The owner decided to attempt treatment with antibiotics for a few days followed by euthanasia if the heifer deteriorated. However, she died overnight on 22 November and was autopsied on the morning of the 23 November.
Blood and urine were submitted to the laboratory with the aim of determining if hypoproteinaemia was the cause of the oedema. Blood protein levels (and both the albumin and globulin fractions) were within the normal range. Fibrinogen levels were low (1 g/L, normal 3-7) but GGT and AST levels were mildly elevated (98 compared to normal of 0-35 U/L and 158 compared to 0-120 U/L respectively). Urine protein levels were normal. Other blood parameters were unremarkable.

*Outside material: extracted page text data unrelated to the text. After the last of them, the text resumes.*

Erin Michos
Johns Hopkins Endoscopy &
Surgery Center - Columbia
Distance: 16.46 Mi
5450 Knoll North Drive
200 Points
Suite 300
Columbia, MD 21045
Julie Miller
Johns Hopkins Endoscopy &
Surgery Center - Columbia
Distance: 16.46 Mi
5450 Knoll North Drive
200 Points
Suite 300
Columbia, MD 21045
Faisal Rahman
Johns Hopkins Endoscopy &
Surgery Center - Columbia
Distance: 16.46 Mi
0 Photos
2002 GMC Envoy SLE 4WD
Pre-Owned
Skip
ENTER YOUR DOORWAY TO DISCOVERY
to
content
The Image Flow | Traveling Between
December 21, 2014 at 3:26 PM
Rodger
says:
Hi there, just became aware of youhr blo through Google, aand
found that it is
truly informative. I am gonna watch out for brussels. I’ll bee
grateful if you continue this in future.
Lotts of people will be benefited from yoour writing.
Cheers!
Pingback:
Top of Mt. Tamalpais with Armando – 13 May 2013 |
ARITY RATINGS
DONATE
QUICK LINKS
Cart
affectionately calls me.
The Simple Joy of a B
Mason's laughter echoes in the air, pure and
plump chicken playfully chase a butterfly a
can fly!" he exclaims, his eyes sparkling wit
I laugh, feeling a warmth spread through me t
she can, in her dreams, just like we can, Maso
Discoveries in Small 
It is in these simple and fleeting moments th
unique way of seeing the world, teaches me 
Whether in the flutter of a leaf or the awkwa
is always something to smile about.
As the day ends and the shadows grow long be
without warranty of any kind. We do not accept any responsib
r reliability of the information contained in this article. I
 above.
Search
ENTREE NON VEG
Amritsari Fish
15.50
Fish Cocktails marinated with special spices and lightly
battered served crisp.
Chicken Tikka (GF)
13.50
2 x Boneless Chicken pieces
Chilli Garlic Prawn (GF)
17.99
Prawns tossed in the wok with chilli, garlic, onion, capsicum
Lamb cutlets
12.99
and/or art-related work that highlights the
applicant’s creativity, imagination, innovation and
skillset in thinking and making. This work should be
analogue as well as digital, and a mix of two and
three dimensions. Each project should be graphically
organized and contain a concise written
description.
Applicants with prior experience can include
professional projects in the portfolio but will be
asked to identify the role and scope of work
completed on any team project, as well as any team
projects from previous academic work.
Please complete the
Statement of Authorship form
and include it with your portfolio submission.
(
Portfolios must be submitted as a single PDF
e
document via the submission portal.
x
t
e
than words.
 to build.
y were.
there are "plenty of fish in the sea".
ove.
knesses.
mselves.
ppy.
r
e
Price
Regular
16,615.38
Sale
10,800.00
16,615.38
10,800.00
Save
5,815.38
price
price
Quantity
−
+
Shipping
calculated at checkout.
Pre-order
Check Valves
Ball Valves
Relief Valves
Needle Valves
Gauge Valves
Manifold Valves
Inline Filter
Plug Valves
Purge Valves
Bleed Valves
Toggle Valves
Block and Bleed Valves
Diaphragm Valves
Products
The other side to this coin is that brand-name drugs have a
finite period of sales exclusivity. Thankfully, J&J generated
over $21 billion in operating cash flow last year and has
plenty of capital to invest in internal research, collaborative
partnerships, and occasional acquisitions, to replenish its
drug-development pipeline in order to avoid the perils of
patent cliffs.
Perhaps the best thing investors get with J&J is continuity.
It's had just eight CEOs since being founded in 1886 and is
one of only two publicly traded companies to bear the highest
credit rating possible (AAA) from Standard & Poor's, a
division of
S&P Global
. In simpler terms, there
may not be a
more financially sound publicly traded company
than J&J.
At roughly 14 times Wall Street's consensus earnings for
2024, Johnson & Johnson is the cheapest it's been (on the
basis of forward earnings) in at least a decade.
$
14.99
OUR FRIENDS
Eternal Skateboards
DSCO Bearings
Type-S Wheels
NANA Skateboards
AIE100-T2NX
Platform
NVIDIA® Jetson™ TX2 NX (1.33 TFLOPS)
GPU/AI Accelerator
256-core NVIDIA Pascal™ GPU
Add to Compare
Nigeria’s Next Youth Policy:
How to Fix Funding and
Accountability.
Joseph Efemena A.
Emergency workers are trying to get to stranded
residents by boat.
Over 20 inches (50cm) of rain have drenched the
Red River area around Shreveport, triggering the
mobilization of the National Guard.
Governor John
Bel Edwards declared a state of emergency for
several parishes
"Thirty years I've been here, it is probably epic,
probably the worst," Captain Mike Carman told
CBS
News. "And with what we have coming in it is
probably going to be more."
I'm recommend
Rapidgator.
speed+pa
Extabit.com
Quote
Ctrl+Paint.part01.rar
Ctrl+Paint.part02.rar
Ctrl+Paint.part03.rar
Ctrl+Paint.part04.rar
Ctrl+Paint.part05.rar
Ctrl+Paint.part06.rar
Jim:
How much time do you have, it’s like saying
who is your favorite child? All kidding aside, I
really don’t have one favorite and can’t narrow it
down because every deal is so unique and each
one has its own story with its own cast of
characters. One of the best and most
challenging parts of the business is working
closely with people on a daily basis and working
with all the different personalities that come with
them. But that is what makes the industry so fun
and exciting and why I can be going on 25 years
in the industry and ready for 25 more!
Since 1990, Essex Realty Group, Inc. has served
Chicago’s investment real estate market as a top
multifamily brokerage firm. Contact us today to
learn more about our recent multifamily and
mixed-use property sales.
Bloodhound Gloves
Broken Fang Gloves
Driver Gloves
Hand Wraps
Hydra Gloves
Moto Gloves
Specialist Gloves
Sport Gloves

The autopsy revealed anasarca in the ventral neck, left foreleg, brisket and ventral abdomen. The thoracic cavity contained an estimated 5 litres of straw-coloured fluid. The lungs appeared compressed and atelectic. However, there was no evidence of inflammation of the lungs or pleura. The heart appeared larger and more rounded than normal with a white, thickened, corrugated epicardial surface. On cut surface, the myocardium appeared normal. The liver appeared to be normal in size but the cut surface showed a ‘nutmeg’ pattern. No abnormalities were detected in the mediastinum.
Histologic examination revealed a diffuse interfibrillary oedema and multifocal areas of myofibrillar degeneration associated with interstitial fibrosis. The liver was diffusely congested with dilation and severe congestion around central venules, findings typical for congestive heart failure.
This heifer, at 15 months, is beyond the age when most inherited cardiomyopathies, gossypol poisoning and vitamin E/selenium deficiency (and foot-and-mouth disease) might be included in the differential diagnosis of cardiomyopathy. However, mature Holstein Friesians suffer an inherited dilated cardiomyopathy. Poisoning by ionophores, sodium fluoro acetate, plants containing cardiac glycosides and neoplastic infiltrations remain possibilities. Neither the history nor subsequent findings support these possibilities. Staphylococcus aureus, Histophilus somni and Mycobacterium spp are all known to cause myocarditis with subsequent cardiomyopathy (Radostits et al. 2007, Vermunt et al. 2010). Vermunt et al. (2010) however commented that ‘myocarditis can also occur after a bacteraemia (or) septicaemia regardless of the aetiological agent.’
Since the original definition, the term cardiomyopathy has been used loosely to describe any abnormality of the myocardium for which aetiology cannot be defined. It remains essentially a diagnosis by exclusion. In the absence of a plausible explanation as listed above and the fact that inherited cardiomyopathy has not been reported in Angus cattle the condition remains an ‘idiopathic primary myocardial disease’.